2018 Daniel Vollenweider Wolfer Riesling
Region: Germany, Mosel
Farming: Conventional
Grape Variety: Riesling
Dry light-bodied white; intense, stony | Zander, grilled
The estate wine is so-called because the fruit that goes into it comes from a parcel on the opposite bank of the Mosel to a small village called Wolf.
In 1992, a young Swiss farmer called Daniel Vollenweider tasted a wine called 1990 Egon Müller Scharzhofberger Auslese. He certainly had no experience of winemaking, had no family connections to oenology and didn't know much about wine at this point in time. But that one bottle set him on an extraordinary path that has demonstrated his adaptability and creativity as a winemaker (and also at spinning a compelling yarn that downplays his earlier love for Burgundy and exorbitant asking prices in that region).
Over the next few years, Daniel frequently visited Germany's wine country, swotting up and scouring the best plots. Funnily enough, it was one of of these many internships that Daniel first met Analogue's Founder and Managing Partner, YiXin Ong and the pair struck up a life-long friendship.

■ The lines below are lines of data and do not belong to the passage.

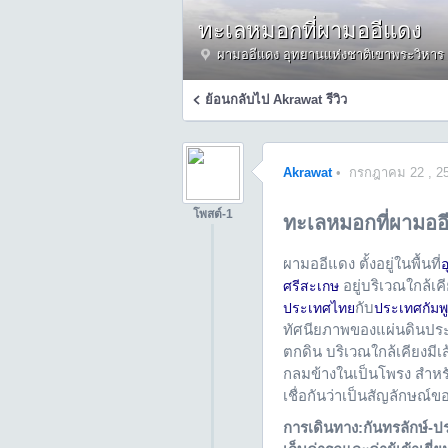
ทะเลหมอกที่ผามออีแดง
ผามออีแดง อุทยานแห่งชาติเขาพระวิหาร 
ย้อนกลับไป
Akrawat
รีวิว
Akrawat
•
กรกฎาคม 22 , 2
โพสต์-1
ทะเลหมอกที่ผามออ
ผามออีแดง ตั้งอยู่ในพื้นที่
อ
อยู่บริเวณใกล้เคี
ศรีสะเกษ
กับ
ประเทศไทย
ประเทศกัมพ
ทัศนียภาพของแผ่นดินประเท
ตกดิน บริเวณใกล้เคียงมี
กลมข้างในเป็นโพรง สำหรั
เชื่อกันว่าเป็นสัญลักษณ
การเดินทาง:กันทรลักษ์-ป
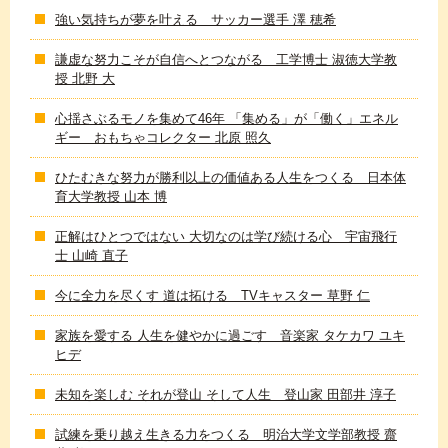
強い気持ちが夢を叶える サッカー選手 澤 穂希
謙虚な努力こそが自信へとつながる 工学博士 淑徳大学教
授 北野 大
心揺さぶるモノを集めて46年 「集める」が「働く」エネル
ギー おもちゃコレクター 北原 照久
ひたむきな努力が勝利以上の価値ある人生をつくる 日本体
育大学教授 山本 博
正解はひとつではない 大切なのは学び続ける心 宇宙飛行
士 山崎 直子
今に全力を尽くす 道は拓ける TVキャスター 草野 仁
家族を愛する 人生を健やかに過ごす 音楽家 タケカワ ユキ
ヒデ
未知を楽しむ それが登山 そして人生 登山家 田部井 淳子
試練を乗り越え生きる力をつくる 明治大学文学部教授 齋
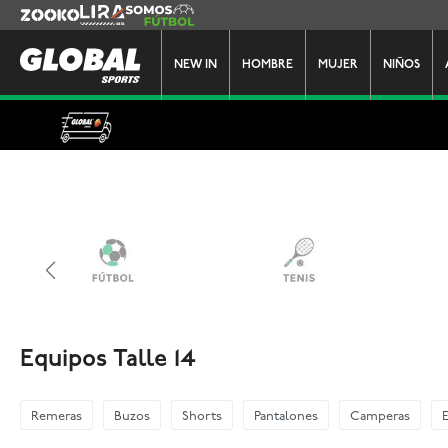
Zooko
Lira
Somos Futbol
NEW IN
HOMBRE
MUJER
NIÑOS
Equipos Talle 14
Remeras
Buzos
Shorts
Pantalones
Camperas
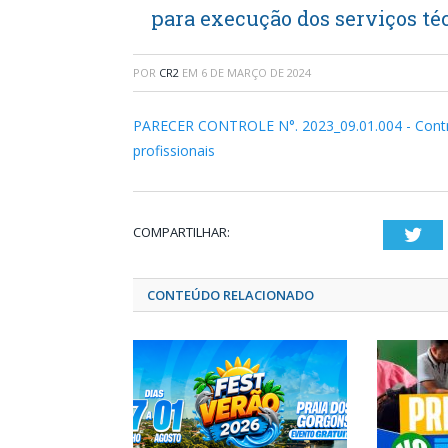
para execução dos serviços téc
POR
CR2
EM
6 DE MARÇO DE 2024
PARECER CONTROLE N°. 2023_09.01.004 - Contra
profissionais
COMPARTILHAR:
Twi
CONTEÚDO RELACIONADO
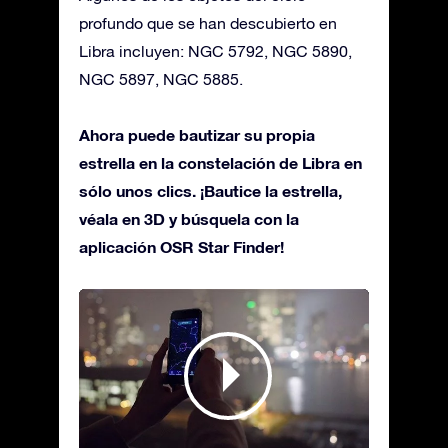
profundo que se han descubierto en
Libra incluyen: NGC 5792, NGC 5890,
NGC 5897, NGC 5885.
Ahora puede bautizar su propia
estrella en la constelación de Libra en
sólo unos clics. ¡Bautice la estrella,
véala en 3D y búsquela con la
aplicación OSR Star Finder!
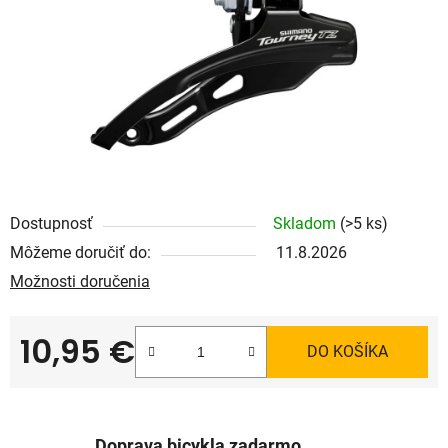
Dostupnosť
Skladom
(>5 ks)
Môžeme doručiť do:
11.8.2026
Možnosti doručenia
10,95 €
DO KOŠÍKA
Jednotková cena:
Doprava bicykla zadarmo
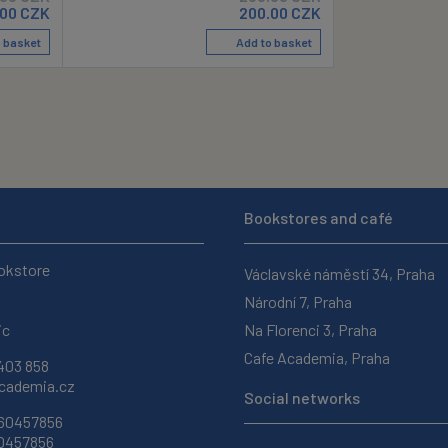
.00
CZK
200.00
CZK
 basket
Add to basket
Bookstores and café
okstore
Václavské náměstí 34, Praha
Národní 7, Praha
ic
Na Florenci 3, Praha
Cafe Academia, Praha
403 858
ademia.cz
Social networks
 60457856
60457856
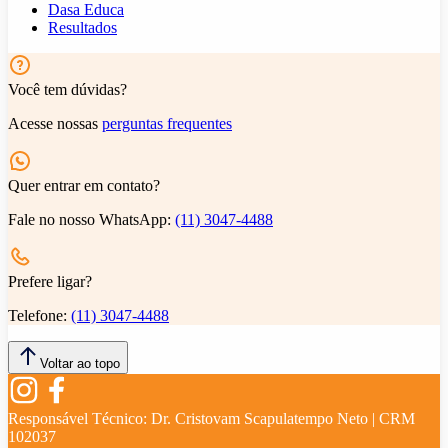
Dasa Educa
Resultados
Você tem dúvidas?
Acesse nossas
perguntas frequentes
Quer entrar em contato?
Fale no nosso WhatsApp:
(11) 3047-4488
Prefere ligar?
Telefone:
(11) 3047-4488
Voltar ao topo
Responsável Técnico:
Dr. Cristovam Scapulatempo Neto | CRM
102037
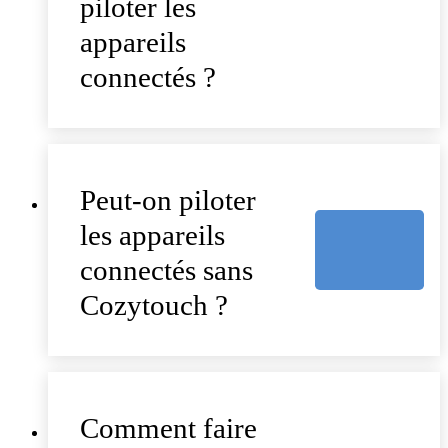
piloter les
appareils
connectés ?
Peut-on piloter
les appareils
connectés sans
Cozytouch ?
Comment faire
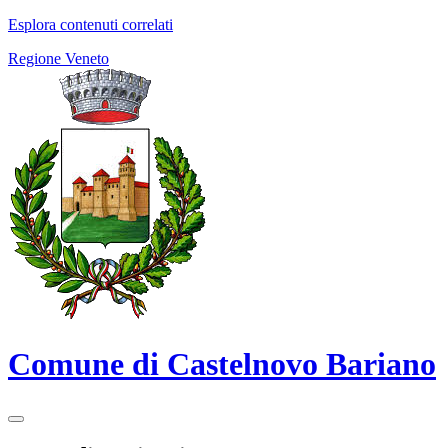
Esplora contenuti correlati
Regione Veneto
Comune di Castelnovo Bariano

In 1999 he made a life-changing investment in one hectare of vines in Wolfer Goldgrube. Goldgrube is a prime Mosel site planted with rare, ungrafted vines hovering around 80 years of age. Its value stems from its positioning on the steep, Southwest-facing outer bank on one of the sharp turns in the Mosel river, creating an inimitable natural suntrap. The site had once been one of the Mosel's darlings, but due to a lack of a modern champion had fallen out of consumer favour.
Together with the other winemakers in der klitzekleine ring, Daniel has now made it his mission to revive neglected old-vine sites such as this one. Over the last two decades he has acquired new sites such as the Kröver site. These younger vines benefit from the riverside location where they capture more of the sun's rays as they are reflected from the surface of the water.
Daniel's mission is simple and humble: due to the steep gradient in these vineyards, they have to be painstakingly farmed by hand year round. Daniel uses no pesticides or herbicides and vinifies his 100% Riesling wines in stainless steel tanks in a cellar under his house in the historic trading hub of Traben-Trarbach.
Find out more here.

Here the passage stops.